The patient’s splenomegaly was considered to be yet another cause of the hematologic problems and accordingly a splenectomy was performed. The process of making a right diagnosis of EHE was rather challenging until imaging studies and a repeat bone marrow biopsy demonstrated metastatic disease. The tumor cells were positive for CD31, CD34 and FLI-1 and molecular study for myeloproliferative neoplasm was negative, thus, these findings enabled us to make the correct diagnosis of multifocal splenic EHE with osseous metastasis.
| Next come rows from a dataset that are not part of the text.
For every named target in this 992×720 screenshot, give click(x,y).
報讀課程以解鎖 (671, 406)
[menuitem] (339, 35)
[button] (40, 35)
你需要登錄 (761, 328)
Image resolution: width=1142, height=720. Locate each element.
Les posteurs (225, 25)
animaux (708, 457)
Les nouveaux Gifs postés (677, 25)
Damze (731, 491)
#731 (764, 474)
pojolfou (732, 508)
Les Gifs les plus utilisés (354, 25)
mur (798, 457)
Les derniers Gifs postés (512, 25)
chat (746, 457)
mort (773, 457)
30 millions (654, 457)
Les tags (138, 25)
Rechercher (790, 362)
Splenic EHE may occur in two forms: an isolated form of disease or as a manifestation of a multifocal and disseminated end-stage form of the disease [5]. Splenic EHE as part of disease dissemination or multifocal disease is much more common than solitary EHE. The literature contains only a handful of case reports of isolated splenic EHE in which the tumor was limited to the spleen (Table 1). One was a nine-year-old pediatric patient with a single tumor in the spleen [6], and the other was a 24-year-old woman with a multicentric tumor in the spleen [7]. Both cases had no complications and had a complete recovery after splenectomy with no evidence of metastasis.
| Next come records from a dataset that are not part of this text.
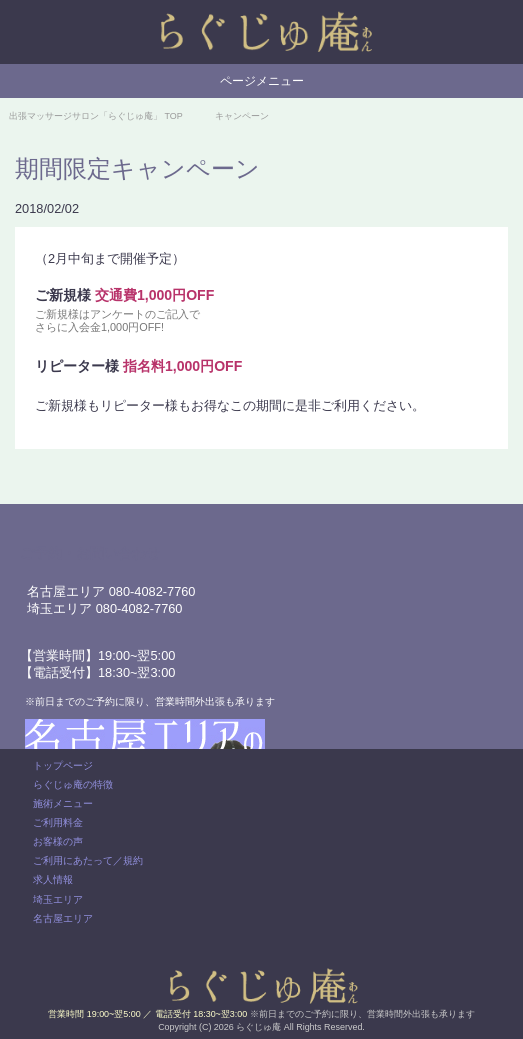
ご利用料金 (58, 822)
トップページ (63, 765)
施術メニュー (63, 803)
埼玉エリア (58, 899)
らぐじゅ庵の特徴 (73, 784)
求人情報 (53, 879)
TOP (96, 116)
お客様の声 (58, 841)
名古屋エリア (63, 918)
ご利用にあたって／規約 (88, 860)
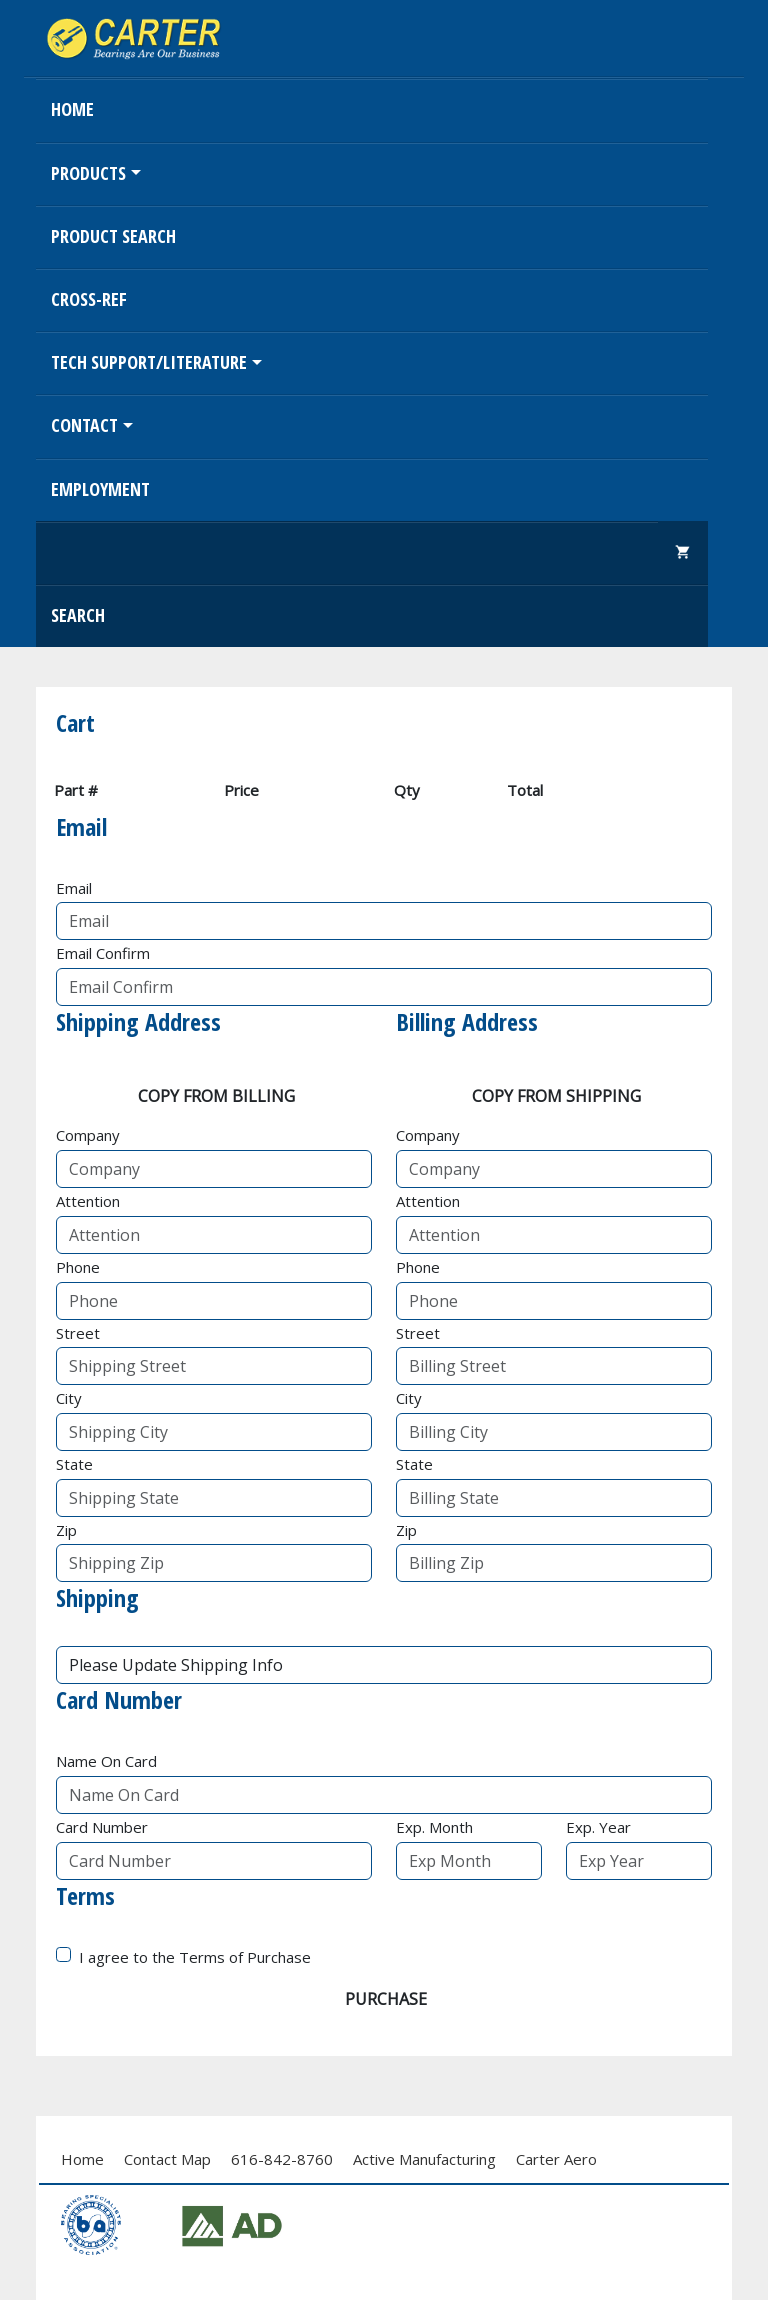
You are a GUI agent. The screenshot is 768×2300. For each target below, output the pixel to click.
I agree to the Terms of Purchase (195, 1957)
In our patient, splenic EHE was associated with multifocal bone metastasis. A similar case with splenic presentation was reported by Emamaullee et al. [8] who described a resected EHE of the spleen which led to the subsequent diagnosis of a liver EHE, hepatectomy, and liver transplantation. In contrast to that case, which had a reported favorable outcome, the multiplicity of bone metastasis made surgical resection in our patient impossible.
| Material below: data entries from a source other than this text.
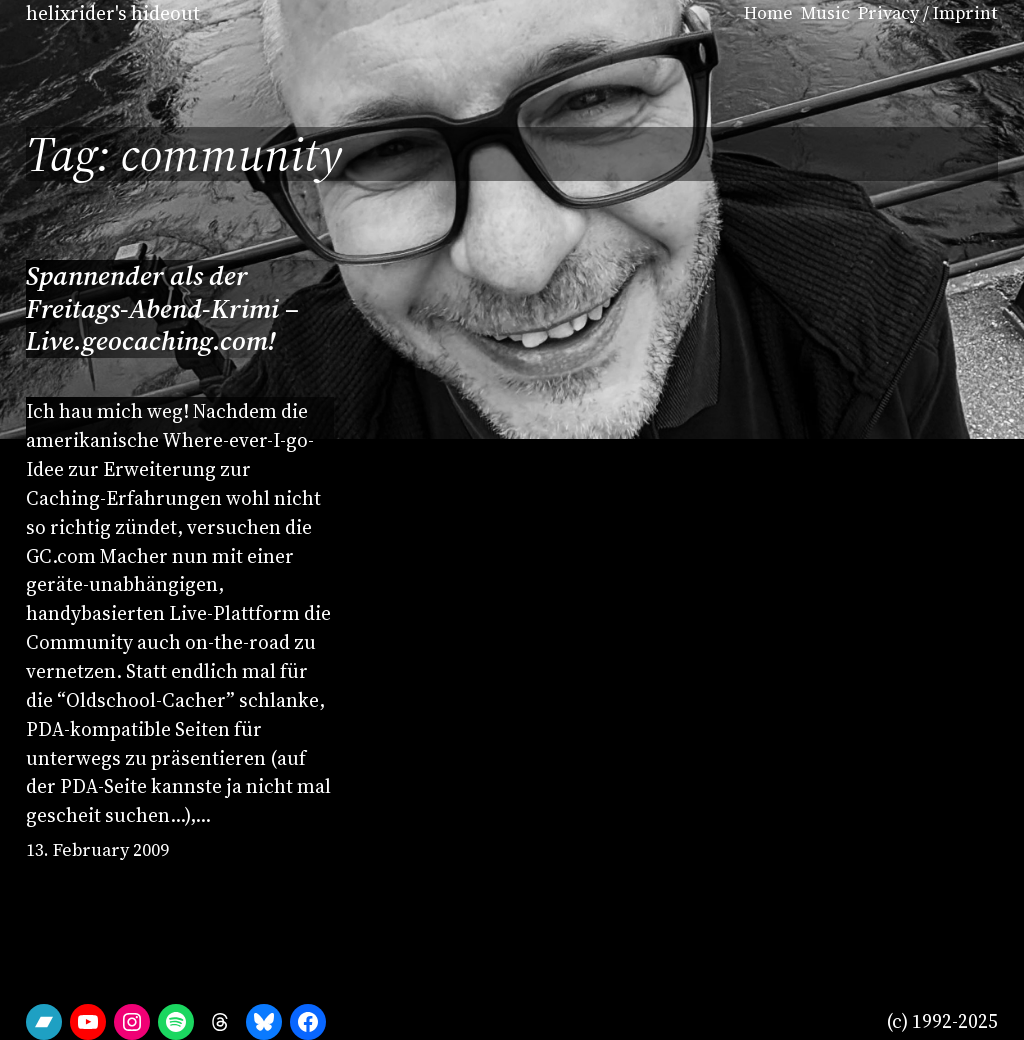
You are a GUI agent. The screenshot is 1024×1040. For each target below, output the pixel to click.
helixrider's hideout (113, 13)
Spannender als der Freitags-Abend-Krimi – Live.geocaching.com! (162, 309)
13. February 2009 (97, 850)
Utilizing immunohistochemical stains such as CD31, CD34 and FLI-1 will be helpful in distinguishing EHE from other metastatic malignancies [9].

The main treatment for EHE is surgical resection. If the tumor is small, confined and limited in number, surgical resection usual has good prognosis. The treatment modalities to metastatic EHE include cytotoxic and anti-angiogenic chemotherapy regimens. The use of anti-angiogenic medication is beneficial such as Bevacizumab and Apatinib. Due to the rarity of this disease, no standard therapy has been established.

ConclusionTop

EHE involving bone marrow is a diagnostic challenge. Not only can EHE induce secondary myelofibrosis around the tumor, but the individual spindle tumor cells are also characteristically surrounded by reticulin stain mimicking fibrosis. These findings along with reactive atypical megakaryocytes could potentially lead to an impression of primary myelofibrosis. The CD34 stain which is commonly used in dry tap aspirates will highlight the blasts, capillary endothelial cells as well as the spindle tumor cells of EHE. Additional immunohistochemical stains such as other vascular markers like FLI-1, CD31, factor VIII, imaging and molecular studies should be used to rule out a myeloproliferative neoplasm and thus distinguish metastatic EHE in the bone from primary myelofibrosis.

Conflict of interest
Authors declare no conflicts of interest related to this case report.